Caroli's disease is characterized by congenital cystic dilatation of the intrahepatic bile ducts. In 7% of cases a malignant tumor develops complicating the course of the disease. We report the case of a 25 year-old woman in whom Caroli's disease was diagnosed at the age of 11. From that time on, she had several episodes of cholangitis. In 1989, the abdominal ultrasound and CT scan showed dilatation of the intrahepatic bile ducts, intracystic lithiasis and a solid mass. FNA cytology showed a papillary adenocarcinoma. At laparotomy a tumor was found occupying both hepatic lobes, and intraoperative US showed another two nodules in the left lobe. The tumor was considered unresectable. Examination of the hilar lymph nodes was tumor-negative. Two weeks later, the patient underwent an orthotopic liver transplantation (OLT). The pathological examination confirmed Caroli's disease with adenocarcinoma. Two years after OLT, the patient is alive with normal liver function and no evidence of disease. To our knowledge this is the first case report of adenocarcinoma in Caroli's disease treated by OLT.

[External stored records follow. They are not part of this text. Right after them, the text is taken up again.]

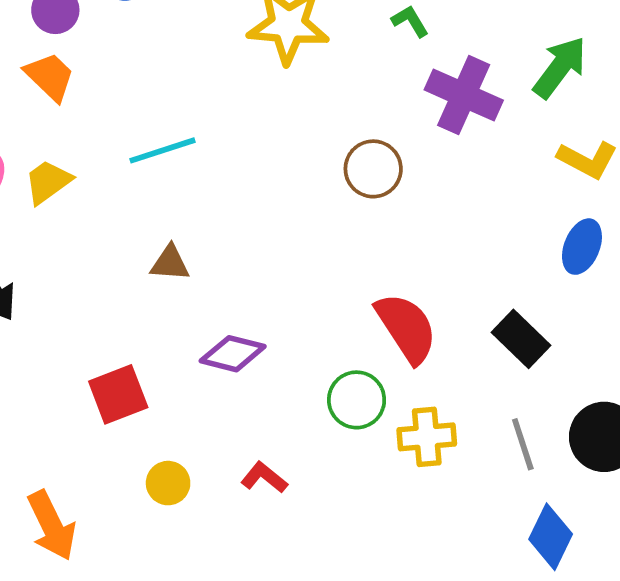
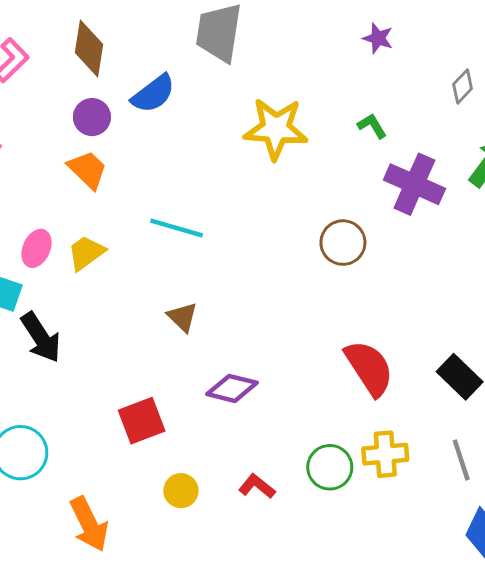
cyan line: (163, 150) -> (177, 228), turned 34
brown triangle: (170, 263) -> (182, 317), turned 40
green circle: (357, 400) -> (330, 467), moved

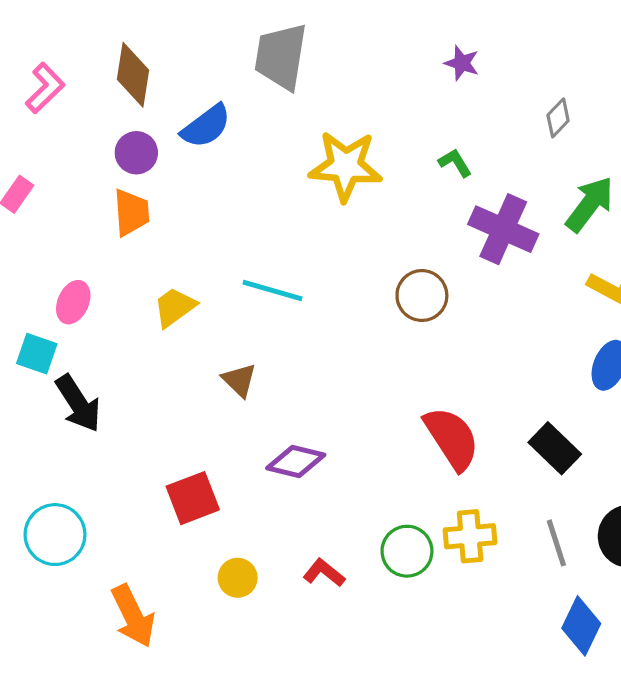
orange trapezoid: (88, 170) -> (131, 213), turned 42
cyan line: (177, 228) -> (272, 291), moved
yellow trapezoid: (86, 253) -> (175, 307), moved

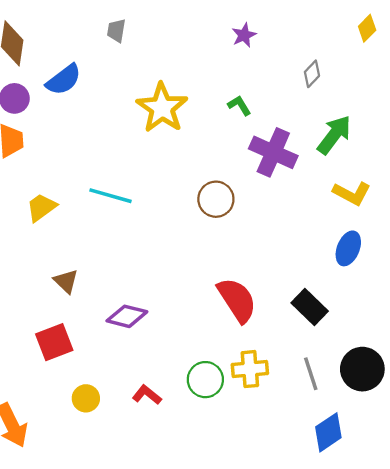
gray trapezoid: (281, 56) -> (116, 31), size x0.5
purple star: (462, 63) -> (244, 35), turned 30
yellow star: (346, 166) -> (162, 108), turned 30
brown triangle: (239, 380) -> (66, 281), moved
blue diamond: (581, 626) -> (328, 432), turned 30

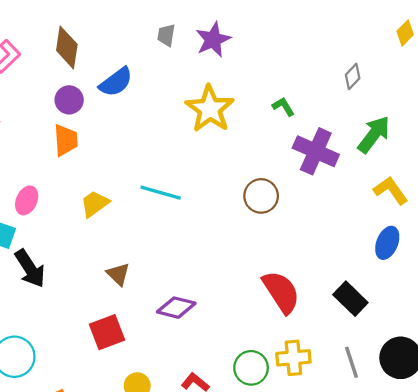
purple star: (244, 35) -> (213, 40), moved, size x1.5
yellow L-shape: (352, 193) -> (391, 190), turned -153

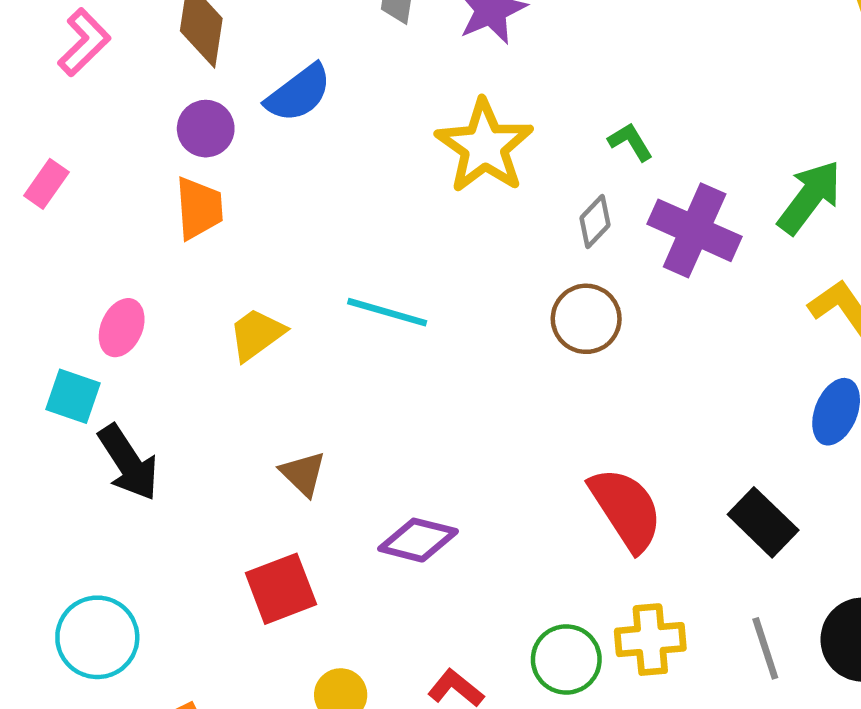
gray diamond: (353, 76) -> (595, 221), moved

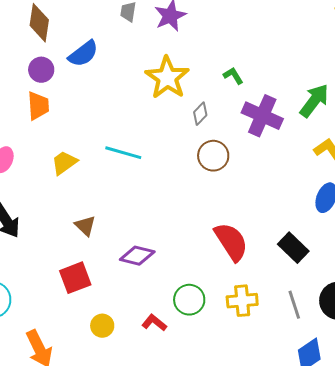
gray diamond: (595, 221) -> (200, 114), moved
green circle: (566, 659) -> (189, 300), moved

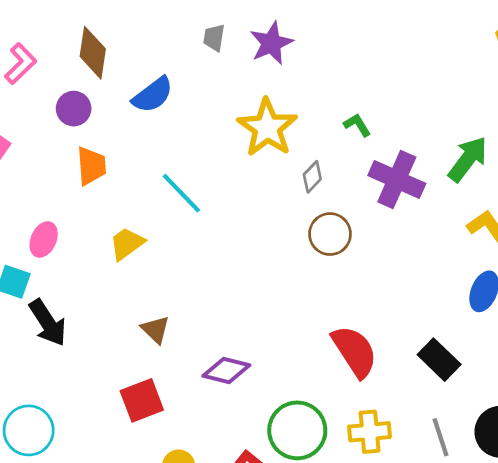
purple circle: (41, 70) -> (74, 109), moved
cyan line: (123, 153) -> (181, 193), moved, turned 30
green circle: (189, 300) -> (297, 430), size x1.4

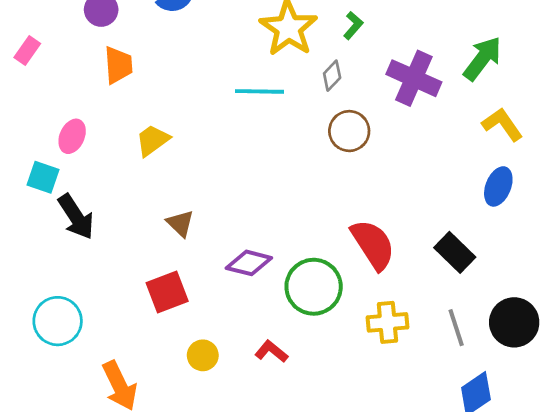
green L-shape: (357, 125) -> (353, 25), moved, turned 72
cyan line: (181, 193) -> (259, 91), moved, turned -45
green circle: (297, 430) -> (314, 287), moved

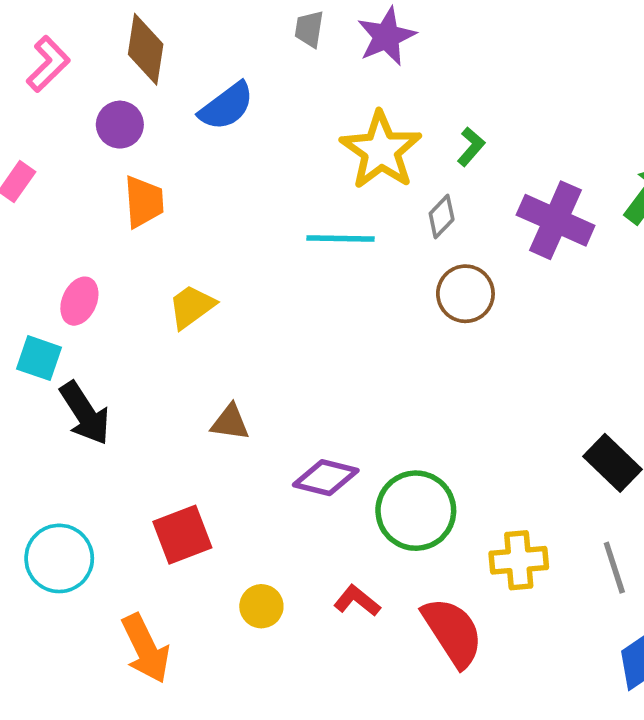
brown triangle: (180, 223) -> (230, 422), turned -36
red semicircle: (373, 245) -> (453, 632), moved
red square: (167, 292) -> (182, 535), moved

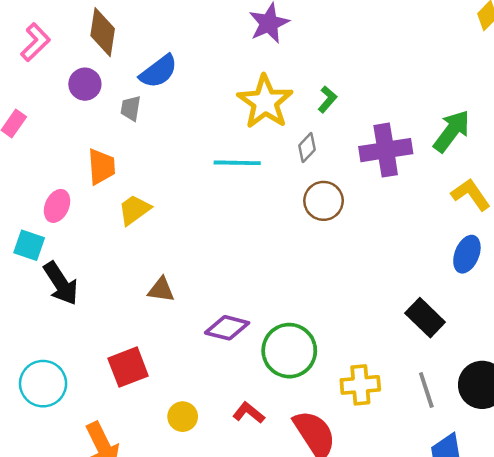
gray trapezoid: (309, 29) -> (131, 108), moved
orange trapezoid: (144, 202) -> (101, 167), moved
purple cross: (556, 220) -> (386, 150), turned -33

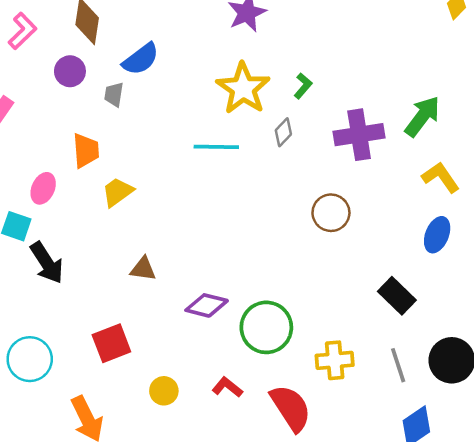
brown circle: (324, 201) -> (331, 213), moved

卡罗里病的特征是肝内胆管先天性囊性扩张。7%的病例会并发恶性肿瘤,使病情复杂化。我们报告一例25岁女性病例,她11岁时被诊断为卡罗里病。从那时起,她多次发作胆管炎。1989年,腹部超声和CT扫描显示肝内胆管扩张、囊内结石及一个实性肿块。细针穿刺抽吸活检细胞学检查显示为乳头状腺癌。剖腹手术时发现一个肿瘤占据了两个肝叶,术中超声显示左叶还有另外两个结节。该肿瘤被认为无法切除。肝门淋巴结检查未发现肿瘤。两周后,患者接受了原位肝移植(OLT)。病理检查证实为卡罗里病合并腺癌。肝移植术后两年,患者存活,肝功能正常,无疾病迹象。据我们所知,这是首例通过原位肝移植治疗卡罗里病合并腺癌的病例报告。